Optimizing draw calls and garbage collection
Draw calls occur when the GPU renders an object’s mesh, materials, and textures. High draw call overhead creates bottlenecks. Object pooling, batching, culling, and LODs optimize renders.
Excessive memory allocations and deallocations increase garbage collection pauses. Reusing objects via pools minimizes allocations. Efficient data layouts also improve cache utilization and access speeds.
Automating Testing
Automated testing enables rapid validation of new changes to prevent functionality and stability regressions. Unit tests exercise specific functions. Integration tests validate interactions between systems. UI tests confirm usability flows. Test automation spots issues early, reducing costs and time.
Implementing unit testing
Unit tests validate individual functions and classes by injecting inputs and checking outputs match expectations. Tests pinpoint where new changes break existing contracts early on.
For example, a damage calculation routine would test different attack values yield excepted health changes. Tests run automatically on code changes via frameworks like NUnit, bypassing manual verification.
Enabling continuous integration
CI systems automatically build, test, analyze, and validate project health every time code gets checked in. Fast feedback speeds up fixing issues before functionality diverges significantly.

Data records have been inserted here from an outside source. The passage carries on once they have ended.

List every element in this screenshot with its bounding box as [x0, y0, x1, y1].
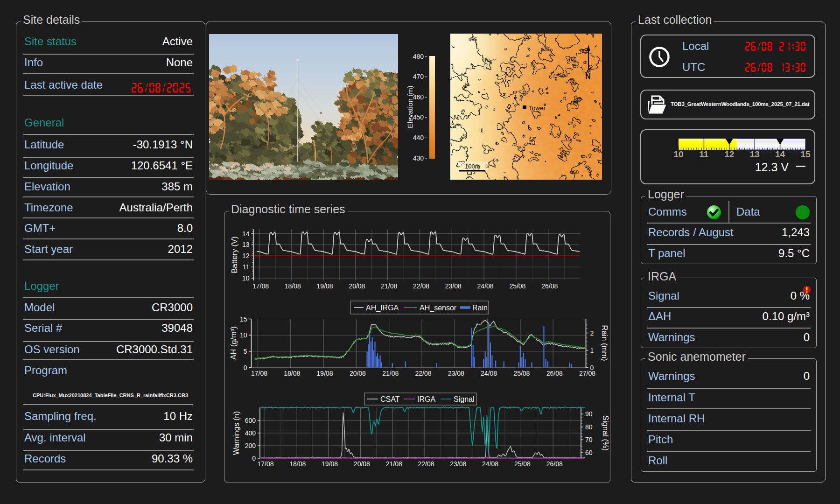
svg-text:24/08: 24/08 [482, 460, 498, 468]
svg-text:Signal: Signal [454, 395, 474, 403]
svg-text:Rain: Rain [472, 304, 488, 312]
svg-text:0: 0 [590, 364, 594, 371]
svg-text:15: 15 [800, 149, 811, 159]
svg-text:N: N [585, 72, 591, 80]
svg-text:21/08: 21/08 [382, 370, 399, 377]
svg-text:450: 450 [413, 113, 424, 121]
svg-text:24/08: 24/08 [481, 370, 497, 377]
svg-text:100m: 100m [465, 163, 480, 170]
svg-text:10: 10 [242, 274, 250, 282]
svg-text:AH_IRGA: AH_IRGA [366, 304, 399, 312]
svg-text:90: 90 [585, 410, 593, 418]
svg-text:600: 600 [245, 417, 256, 424]
svg-text:430: 430 [413, 154, 424, 162]
svg-text:22/08: 22/08 [418, 460, 434, 468]
svg-text:23/08: 23/08 [448, 370, 464, 377]
svg-text:23/08: 23/08 [450, 460, 466, 468]
svg-text:Tower: Tower [529, 105, 546, 112]
svg-text:450: 450 [568, 56, 576, 62]
svg-text:24/08: 24/08 [477, 282, 494, 290]
svg-text:19/08: 19/08 [322, 460, 338, 468]
svg-text:17/08: 17/08 [251, 370, 267, 377]
svg-text:23/08: 23/08 [445, 282, 462, 290]
svg-text:2: 2 [590, 329, 594, 337]
svg-text:17/08: 17/08 [257, 460, 273, 468]
svg-text:15: 15 [240, 315, 247, 323]
svg-text:0: 0 [244, 364, 247, 371]
svg-text:AH (g/m³): AH (g/m³) [229, 326, 238, 360]
svg-text:IRGA: IRGA [417, 395, 435, 403]
svg-text:1: 1 [590, 347, 594, 354]
svg-text:450: 450 [570, 169, 579, 175]
svg-text:80: 80 [585, 423, 593, 431]
svg-text:18/08: 18/08 [284, 370, 300, 377]
svg-text:450: 450 [592, 147, 601, 154]
svg-text:25/08: 25/08 [514, 460, 531, 468]
svg-text:20/08: 20/08 [354, 460, 370, 468]
svg-text:21/08: 21/08 [386, 460, 402, 468]
svg-text:Rain (mm): Rain (mm) [601, 325, 609, 361]
svg-text:11: 11 [243, 263, 250, 271]
svg-text:200: 200 [245, 442, 256, 449]
svg-text:Elevation (m): Elevation (m) [406, 85, 414, 128]
svg-text:AH_sensor: AH_sensor [420, 304, 457, 312]
svg-text:Warnings (n): Warnings (n) [232, 411, 240, 455]
svg-text:5: 5 [244, 348, 247, 355]
svg-text:14: 14 [242, 230, 250, 238]
svg-text:14: 14 [775, 149, 785, 159]
svg-text:70: 70 [585, 436, 593, 443]
svg-text:0: 0 [252, 455, 256, 462]
svg-text:25/08: 25/08 [509, 282, 525, 290]
svg-text:Battery (V): Battery (V) [230, 237, 238, 273]
svg-text:13: 13 [750, 149, 760, 159]
svg-text:Signal (%): Signal (%) [602, 415, 610, 451]
svg-text:400: 400 [245, 429, 256, 437]
svg-text:26/08: 26/08 [541, 282, 558, 290]
svg-text:CSAT: CSAT [380, 395, 400, 403]
svg-text:22/08: 22/08 [415, 370, 431, 377]
svg-text:22/08: 22/08 [413, 282, 429, 290]
svg-text:480: 480 [413, 53, 424, 60]
svg-text:60: 60 [585, 449, 593, 456]
svg-text:11: 11 [699, 149, 709, 159]
svg-text:20/08: 20/08 [349, 282, 365, 290]
svg-text:10: 10 [673, 149, 683, 159]
svg-text:19/08: 19/08 [317, 370, 333, 377]
svg-text:17/08: 17/08 [252, 282, 269, 290]
svg-text:470: 470 [413, 73, 424, 80]
svg-text:25/08: 25/08 [513, 370, 530, 377]
svg-text:13: 13 [242, 241, 250, 248]
svg-text:12: 12 [724, 149, 734, 159]
svg-text:460: 460 [413, 93, 424, 101]
svg-text:21/08: 21/08 [381, 282, 397, 290]
svg-text:19/08: 19/08 [317, 282, 333, 290]
svg-text:12: 12 [242, 252, 250, 259]
svg-text:18/08: 18/08 [285, 282, 301, 290]
svg-text:20/08: 20/08 [350, 370, 366, 377]
svg-text:465: 465 [469, 36, 477, 42]
svg-text:26/08: 26/08 [546, 460, 563, 468]
svg-text:26/08: 26/08 [546, 370, 563, 377]
svg-text:440: 440 [413, 134, 424, 141]
svg-text:10: 10 [240, 331, 247, 339]
svg-text:18/08: 18/08 [289, 460, 306, 468]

Services like Jenkins and Circle CI integrate with version control systems to drive automation. Code does not get merged until all tests pass, ensuring mainline stability. Engineers spend less time on ventures that end up getting scrapped.
Adding automated playtesting
Smoke tests drive game clients through key scenarios to validate responsiveness, stability, and correctness. Recording macro tools streamline authoring tests without manual scripting. AI agents can also drive procedural playthroughs.
For example, Perforce’s Perfecto offers test recording, replay, and analysis capabilities for mobile game test automation. Tests exercise journeys like tutorials, purchases, battles, and progression enabling regression detection.